When can keyword field with doc values enabled consume fielddata cache?

ES version - 6.2.3

Sometimes after running an aggregation query on a keyword field enabled with doc_values, my fielddata cache is still being consumed which was unexpected for me. When can this happen?

eg. here is a mapping of my test index

curl localhost:9200/data?pretty
{
  "data" : {
    "aliases" : { },
    "mappings" : {
      "type1" : {
        "properties" : {
          "age" : {
            "type" : "integer"
          },
          "city" : {
            "type" : "text",
            "fields" : {
              "keyword" : {
                "type" : "keyword",
                "ignore_above" : 256
              }
            }
          },
          "city_dv" : {
            "type" : "keyword"
          },
          "city_nondv" : {
            "type" : "keyword",
            "doc_values" : false
          },
          "city_text" : {
            "type" : "text"
          },
          "comments" : {
            "type" : "text",
            "fields" : {
              "keyword" : {
                "type" : "keyword",
                "ignore_above" : 256
              }
            }
          },
          "month" : {
            "type" : "keyword"
          },
          "name" : {
            "type" : "text",
            "fields" : {
              "keyword" : {
                "type" : "keyword",
                "ignore_above" : 256
              }
            }
          },
          "salary" : {
            "type" : "float"
          }
        }
      }
    },
    "settings" : {
      "index" : {
        "creation_date" : "1523053143368",
        "number_of_shards" : "1",
        "number_of_replicas" : "0",
        "uuid" : "qkzge3m8T0-r2pEcAm3reg",
        "version" : {
          "created" : "6020399"
        },
        "provided_name" : "data"
      }
    }
  }
}

Here is the query:

curl -H "Content-Type: application/json" http://localhost:9200/data/_search?pretty -d '{
    "aggs" : {
        "city_breakup" : { "terms" : { "field" : "city_dv" } }
    }
  }'

Here is a look at cache consumption after the query (it does reset back to 0 after a while but still is seeing the field 'city_dv' take up fielddata cache expected?

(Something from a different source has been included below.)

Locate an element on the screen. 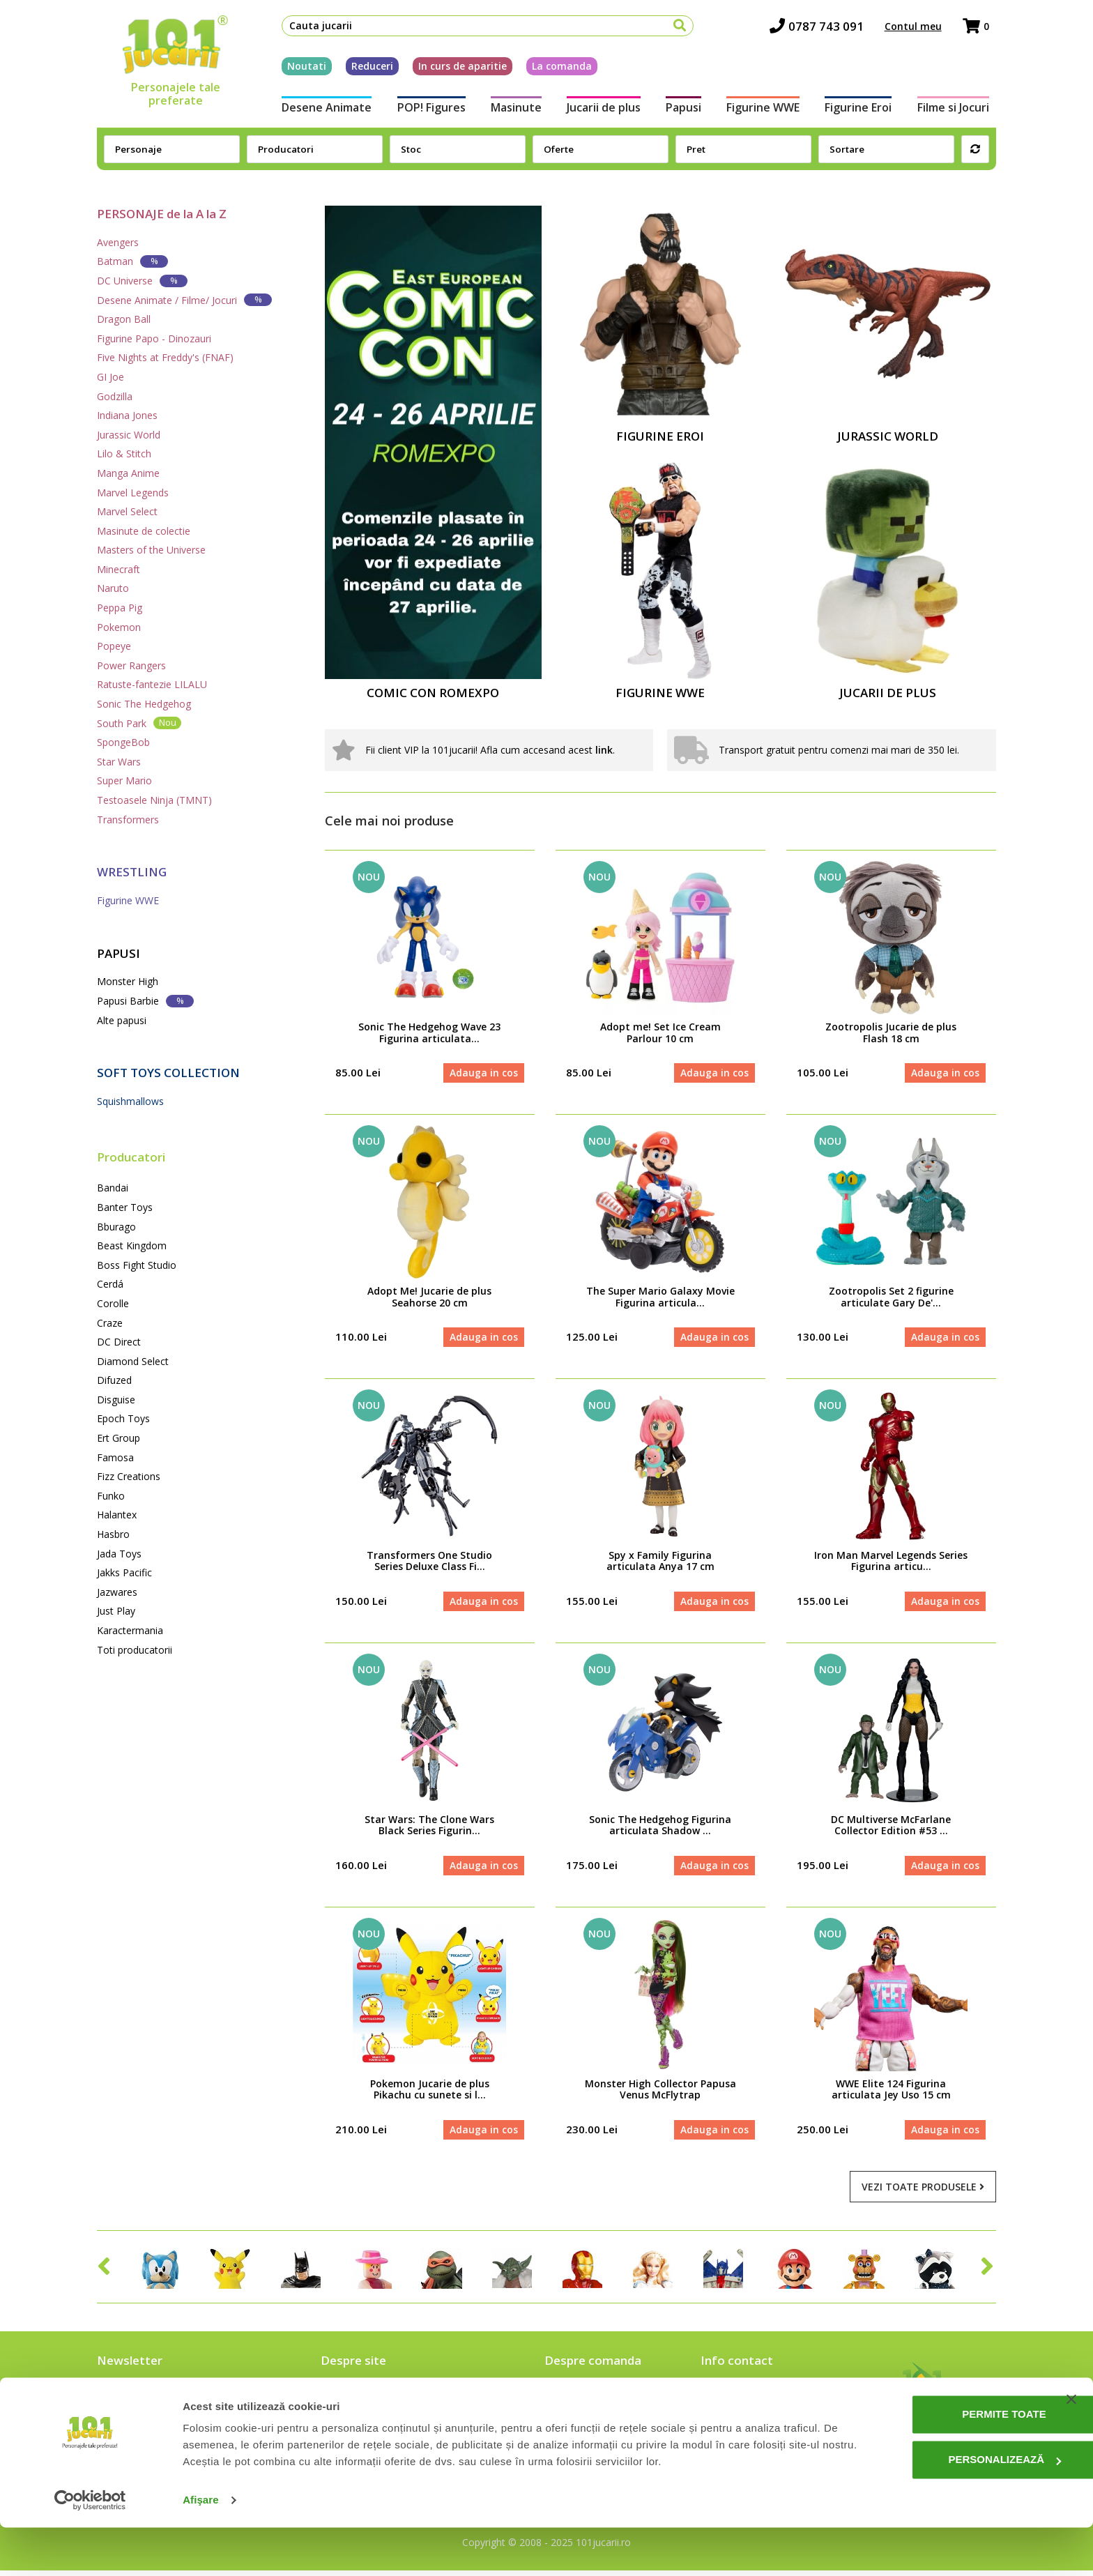  Banter Toys is located at coordinates (125, 1207).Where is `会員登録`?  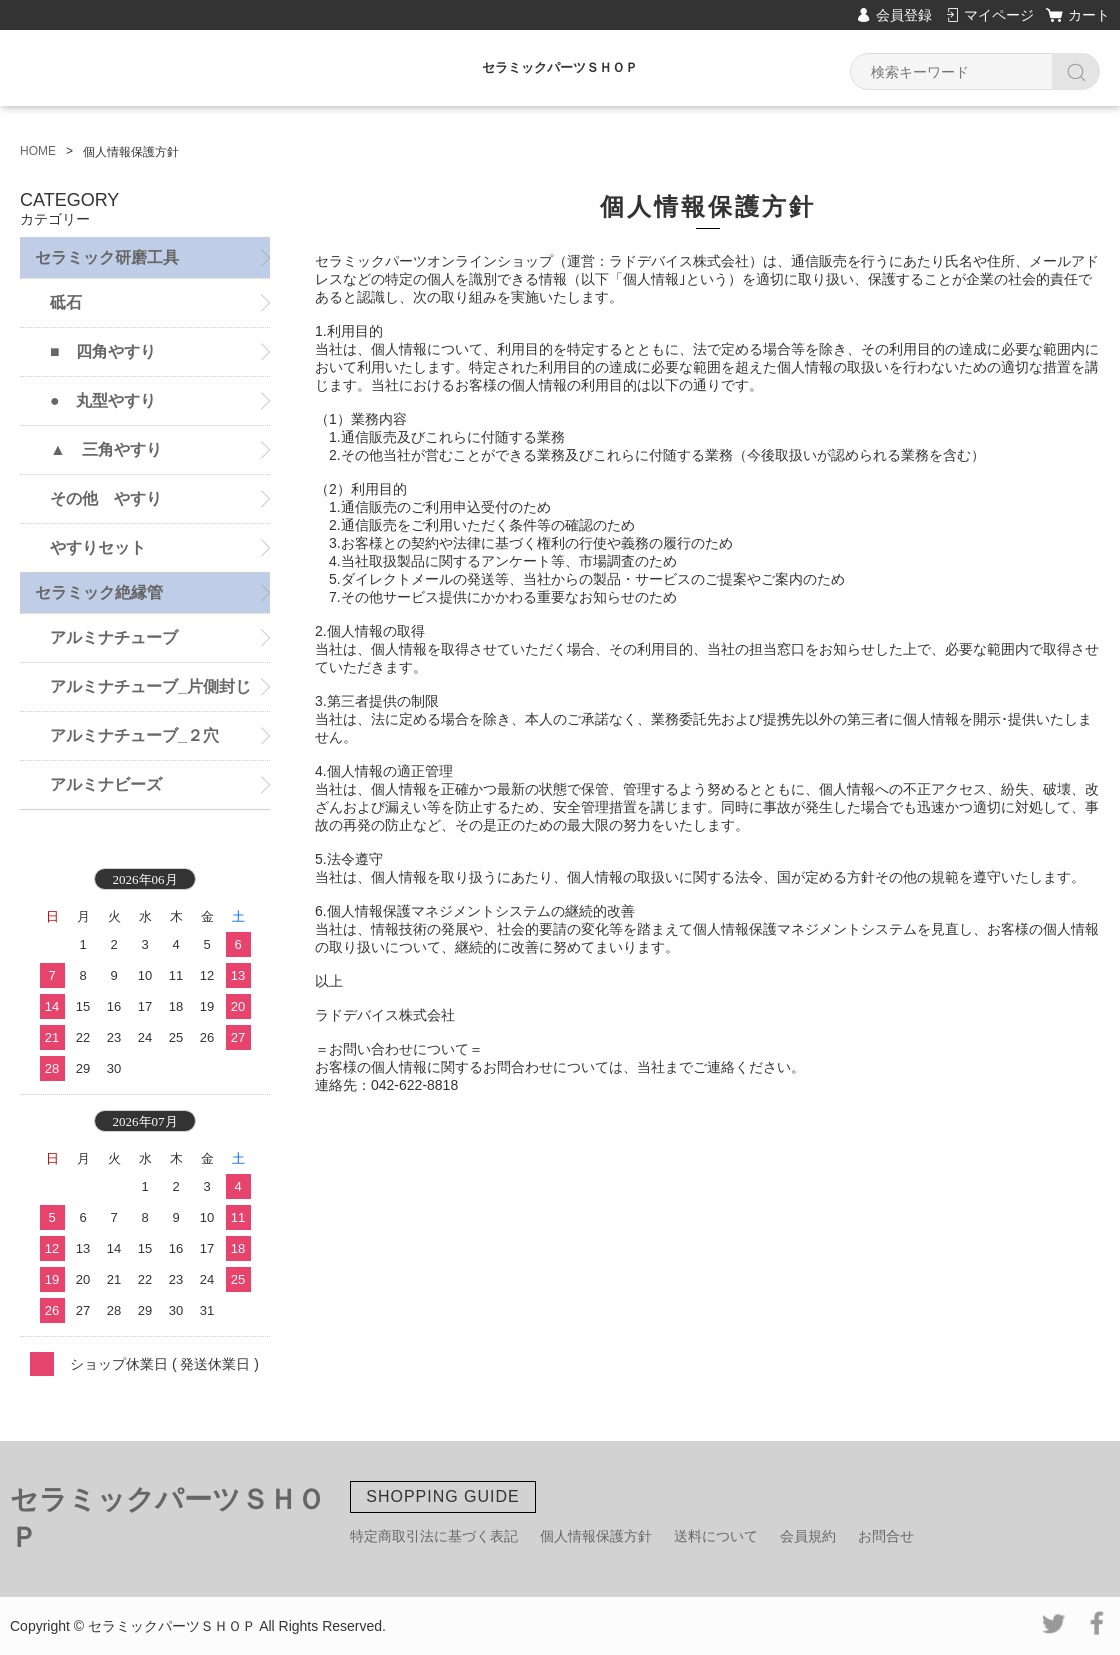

curl "localhost:9200/_stats/fielddata?fields=*&pretty"
{
  "_shards" : {
"total" : 1,
"successful" : 1,
"failed" : 0
  },
  "_all" : {
"primaries" : {
  "fielddata" : {
    "memory_size_in_bytes" : 45128624,
    "evictions" : 0,
    "fields" : {
      "city_dv" : {
        "memory_size_in_bytes" : 45128624
      }
    }
  }
},
"total" : {
  "fielddata" : {
    "memory_size_in_bytes" : 45128624,
    "evictions" : 0,
    "fields" : {
      "city_dv" : {
        "memory_size_in_bytes" : 45128624
      }
    }
  }
}
  },
  "indices" : {
"data" : {
  "primaries" : {
    "fielddata" : {
      "memory_size_in_bytes" : 45128624,
      "evictions" : 0,
      "fields" : {
        "city_dv" : {
          "memory_size_in_bytes" : 45128624
        }
      }
    }
  },
  "total" : {
    "fielddata" : {
      "memory_size_in_bytes" : 45128624,
      "evictions" : 0,
      "fields" : {
        "city_dv" : {
          "memory_size_in_bytes" : 45128624
        }
      }
    }
  }
}
  }
}
1 Like

I encounter the same problem.

This topic was automatically closed 28 days after the last reply. New replies are no longer allowed.

The fielddata settings you might pick for a field are only one of several potential contributors to the overall internal fielddata accounting that is reported.

Even if you don't select to use fielddata in your mapping certain actions may cause other field-related structures to be loaded into memory e.g. a terms aggregation may trigger the use of a global ordinals map under the covers to service the request. These costs fall under the umbrella of fielddata-related stats

1 Like